Chapter 27. "Science of Natural Processes" by Frederick Engels

Table of Contents
Ideas of Interest from Ludwig Feuerbach
The Reading Selection from Ludwig Feuerbach
Related Ideas
Topics Worth Investigating

Frederick Engels

About the author…

Frederick Engels (1820-1895), as the son of a German textile manufacturer who owned factories in England, became so concerned about fate of textile workers he published The Condition of the Working Classes in England. He saw the textile worker as a new societal force leading to a rational ordering of social life, superseding capitalism. In collaboration with Karl Marx, Engels produced a number of works in social philosophy, including the Communist Manifesto which recounts the history of the working class in a dialectical fashion based on materialistic conflict. At the heart of Marxism is this thesis: The modes of production in any society uniquely determine the so-called higher ideologies of politics, ethics, religion, and philosophy. Engels financially supported Marx and edited most of his work. The contribution of the philosophy of historical materialism, the perspective expressed in Ludwig Feuerback, is generally credited to Engels.

About the work…

In this reading from the second publication of Ludwig Feuerbach and the Outcome of Classical German Philosophy,[1] Frederick Engels argues that three recent discoveries in the sciences provide the basis by which all aspects of the universe can be understood in terms of the philosophy of materialism. Wöhler's synthesis of urea proves that organic processes are explainable in terms of inorganic processes. The theory of the cell discovered by Schwann and Schleiden proves that the physiological basis of all living things is the same, and Darwin's theory of evolution indicates no difference in kind between human and all other forms of life. Finally, the discovery of the mechanical equivalent of heat (that heat is just matter in motion), proved that subjective properties (heretofore considered mental qualities) are equivalent to material processes. On Engels' proposal, soul, spirit, and ideas are part of the material processes of nature. One arguable consequence of the unification of science provided by the theory of mechanistic materialism is the impossibility of the discipline of an ethics based on choice. How could free will be possible in a deterministic and materialistic world?

Ideas of Interest from Ludwig Feuerbach

  1. Explain the significance of the discovery of the transformation of energy in terms of the classical "mind-body" problem.[2] In Engels' terms, what are the two kinds of "motions" that are now understandable as mechanistic materialism? How, then, are mental qualities to be explained?
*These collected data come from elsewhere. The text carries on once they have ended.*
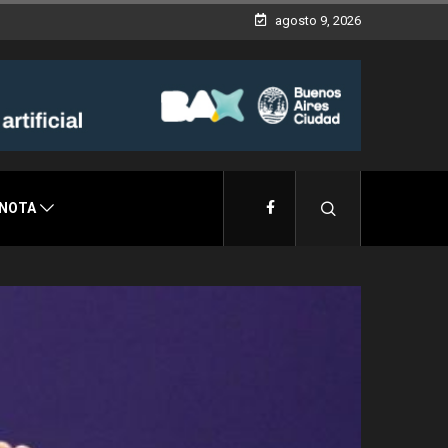
agosto 9, 2026
 NOTA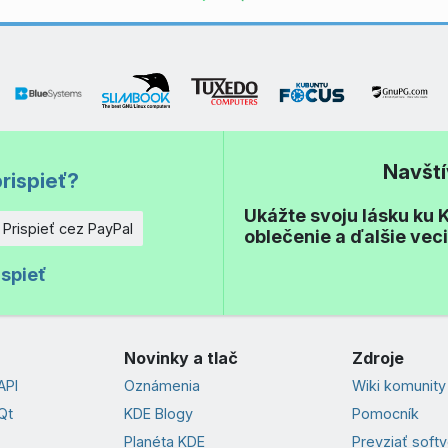
Navšt
rispieť?
Ukážte svoju lásku ku K
Prispieť cez PayPal
oblečenie a ďalšie vec
o
ispieť
Novinky a tlač
Zdroje
API
Oznámenia
Wiki komunity
Qt
KDE Blogy
Pomocník
Planéta KDE
Prevziať soft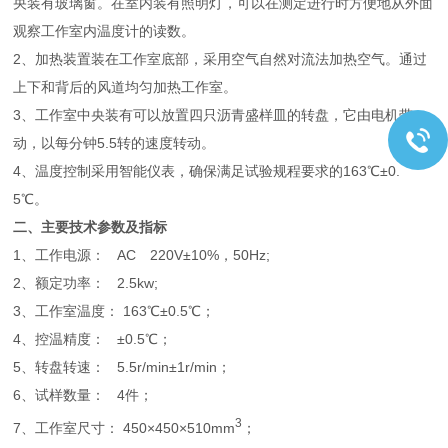
央装有玻璃窗。在室内装有照明灯，可以在测定进行时方便地从外面
观察工作室内温度计的读数。
2、加热装置装在工作室底部，采用空气自然对流法加热空气。通过
上下和背后的风道均匀加热工作室。
3、工作室中央装有可以放置四只沥青盛样皿的转盘，它由电机带
动，以每分钟5.5转的速度转动。
4、温度控制采用智能仪表，确保满足试验规程要求的163℃±0.
5℃。
二、主要技术参数及指标
1、工作电源： AC 220V±10%，50Hz;
2、额定功率： 2.5kw;
3、工作室温度： 163℃±0.5℃；
4、控温精度： ±0.5℃；
5、转盘转速： 5.5r/min±1r/min；
6、试样数量： 4件；
3
7、工作室尺寸： 450×450×510mm
；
  2. Why was the discovery by Schwann and Schleiden that the biological cell is the basis of all living things such a revolutionary theory?

  3. What is the unifying role of Darwin's theory of evolution in the philosophy of mechanistic materialism?

  4. Prior to Wöhler's discovery, scientists thought that organic molecules could only be synthesized by living organisms. Explain Engels' argument that when Friedrich Wöhler accidentally created the organic compound urea by heating the inorganic compound ammonium cyanate, vitalism[3] was disproved.

  5. Engels is claiming that scientific law applies with equal measure to nature and society. Explain whether or not the free choice of human beings would be possible if all life processes are subject to deterministic scientific laws.

Notes

[1]

Frederick Engels. Ludwig Feuerbach and the Outcome of Classical German Philosophy. 1888.

[2]

The mind-body problem arises from the doctrine that physical and mental things are essentially two distinct kinds of substances with uniquely different properties. Mental objects, unlike physical objects, have no size, shape, and weight. How, then, do these two entirely different substances interact?

[3]

Vitalism is the doctrine that all living organisms have a non-physical aspect or unique life-force which animates them such that living processes are not reducible to mechanistic materialism and therefore cannot be completely explained by scientific laws.